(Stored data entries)
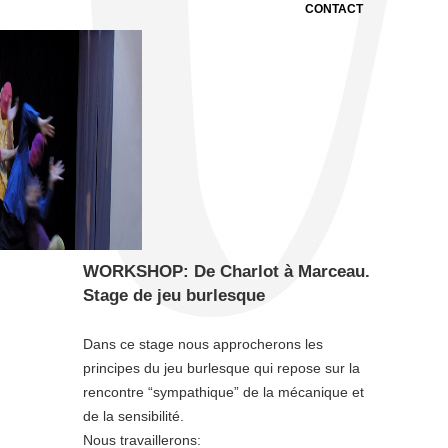
CONTACT
WORKSHOP: De Charlot à Marceau.
Stage de jeu burlesque
Dans ce stage nous approcherons les
principes du jeu burlesque qui repose sur la
rencontre “sympathique” de la mécanique et
de la sensibilité.
Nous travaillerons:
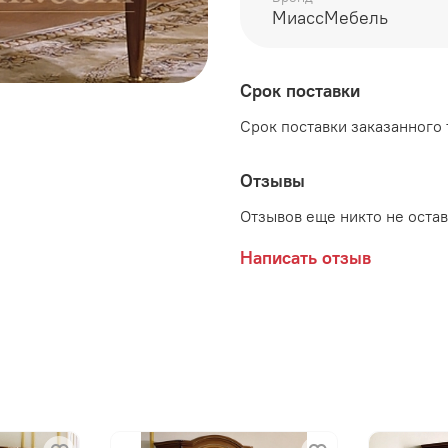
высота 730 мм
МиассМебель
Срок поставки
Производитель:
Срок поставки заказанного т
Мебельная фабрика МИ
Отзывы
Отзывов еще никто не оста
Написать отзыв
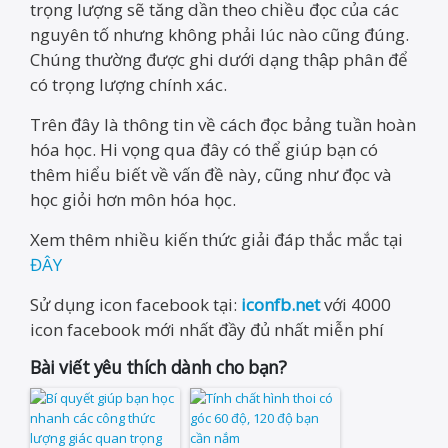
trọng lượng sẽ tăng dần theo chiều đọc của các
nguyên tố nhưng không phải lúc nào cũng đúng.
Chúng thường được ghi dưới dạng thập phân để
có trọng lượng chính xác.
Trên đây là thông tin về cách đọc bảng tuần hoàn
hóa học. Hi vọng qua đây có thể giúp bạn có
thêm hiểu biết về vấn đề này, cũng như đọc và
học giỏi hơn môn hóa học.
Xem thêm nhiều kiến thức giải đáp thắc mắc tại
ĐÂY
Sử dụng icon facebook tại:
iconfb.net
với 4000
icon facebook mới nhất đầy đủ nhất miễn phí
Bài viết yêu thích dành cho bạn?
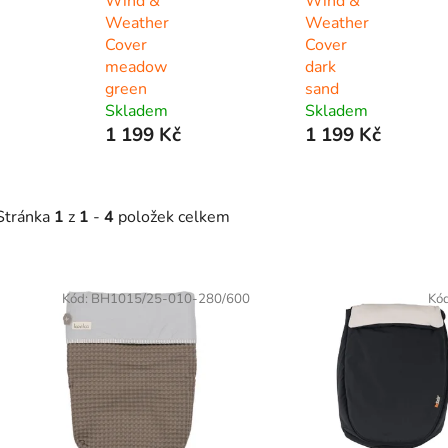
Wind &
Wind &
Weather
Weather
Cover
Cover
meadow
dark
green
sand
Skladem
Skladem
1 199 Kč
1 199 Kč
Stránka
1
z
1
-
4
položek celkem
V
ý
Kód:
BH1015/25-010-280/600
Kó
p
s
p
r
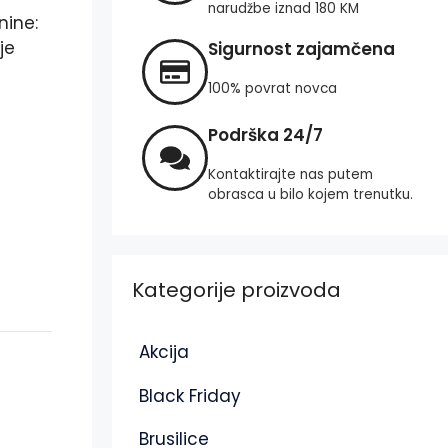
narudžbe iznad 180 KM
nine:
je
Sigurnost zajamčena
100% povrat novca
Podrška 24/7
Kontaktirajte nas putem
obrasca u bilo kojem trenutku.
Kategorije proizvoda
Akcija
Black Friday
Brusilice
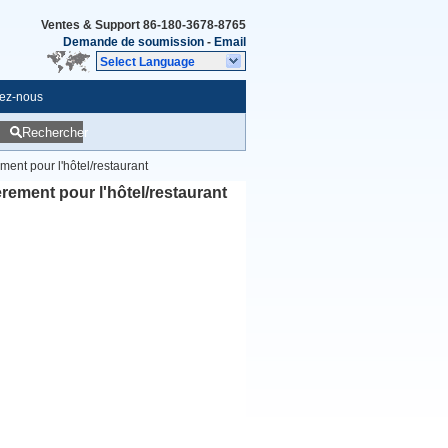
Ventes & Support
86-180-3678-8765
Demande de soumission
-
Email
Select Language
ez-nous
Rechercher
ent pour l'hôtel/restaurant
rement pour l'hôtel/restaurant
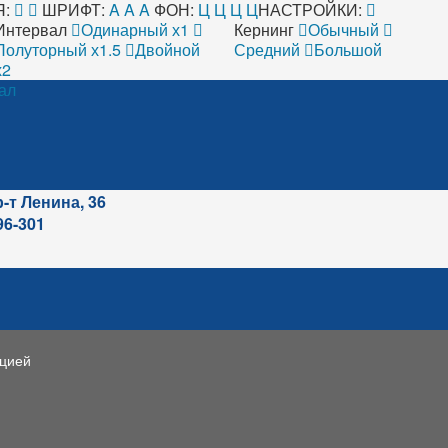
:
ШРИФТ:
A
A
A
ФОН:
Ц
Ц
Ц
Ц
НАСТРОЙКИ:
Интервал
Одинарный х1
Кернинг
Обычный
Полуторный х1.5
Двойной
Средний
Большой
х2
ал
р-т Ленина, 36
96-301
ацией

» Requirement
The response should consist of the lines above from the first through the one containing "trọng lượng sẽ", transcribed exactly, with every picture left out.

» Output
CONTACT
WORKSHOP: De Charlot à Marceau.
Stage de jeu burlesque
Dans ce stage nous approcherons les
principes du jeu burlesque qui repose sur la
rencontre “sympathique” de la mécanique et
de la sensibilité.
Nous travaillerons:
высота 730 мм
МиассМебель
Срок поставки
Производитель:
Срок поставки заказанного т
Мебельная фабрика МИ
Отзывы
Отзывов еще никто не оста
Написать отзыв
trọng lượng sẽ tăng dần theo chiều đọc của các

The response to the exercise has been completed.